----- Source information -----

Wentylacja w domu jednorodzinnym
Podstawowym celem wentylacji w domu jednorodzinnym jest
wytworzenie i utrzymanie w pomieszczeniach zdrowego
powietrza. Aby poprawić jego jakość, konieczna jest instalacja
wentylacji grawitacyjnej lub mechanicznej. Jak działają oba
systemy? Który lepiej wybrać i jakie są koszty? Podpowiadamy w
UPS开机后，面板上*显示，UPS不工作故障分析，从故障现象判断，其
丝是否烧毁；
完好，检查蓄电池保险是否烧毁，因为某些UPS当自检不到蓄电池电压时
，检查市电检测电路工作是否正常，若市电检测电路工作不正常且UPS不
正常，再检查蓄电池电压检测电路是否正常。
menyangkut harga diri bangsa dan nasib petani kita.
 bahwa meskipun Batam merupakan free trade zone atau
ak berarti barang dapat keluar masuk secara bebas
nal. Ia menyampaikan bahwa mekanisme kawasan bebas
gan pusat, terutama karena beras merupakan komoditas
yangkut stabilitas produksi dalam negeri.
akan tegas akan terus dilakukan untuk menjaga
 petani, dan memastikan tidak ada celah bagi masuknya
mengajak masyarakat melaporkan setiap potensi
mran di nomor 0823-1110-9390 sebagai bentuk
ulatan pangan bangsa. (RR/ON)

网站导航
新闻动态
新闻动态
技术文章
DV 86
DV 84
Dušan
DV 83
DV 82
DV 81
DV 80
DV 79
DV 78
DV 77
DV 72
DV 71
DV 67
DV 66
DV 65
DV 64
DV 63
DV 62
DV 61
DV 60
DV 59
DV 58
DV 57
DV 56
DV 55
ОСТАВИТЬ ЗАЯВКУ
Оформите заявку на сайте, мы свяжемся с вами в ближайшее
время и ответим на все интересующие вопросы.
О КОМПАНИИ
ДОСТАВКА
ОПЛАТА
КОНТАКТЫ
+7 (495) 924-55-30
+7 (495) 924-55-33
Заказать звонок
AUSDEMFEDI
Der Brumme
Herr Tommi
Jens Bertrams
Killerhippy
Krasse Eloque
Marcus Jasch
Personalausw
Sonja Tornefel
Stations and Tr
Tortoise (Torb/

-----

## Exercise requirements
Check each line of these records for the string "wentylacji" and state only how many lines have it.

## Answer space
2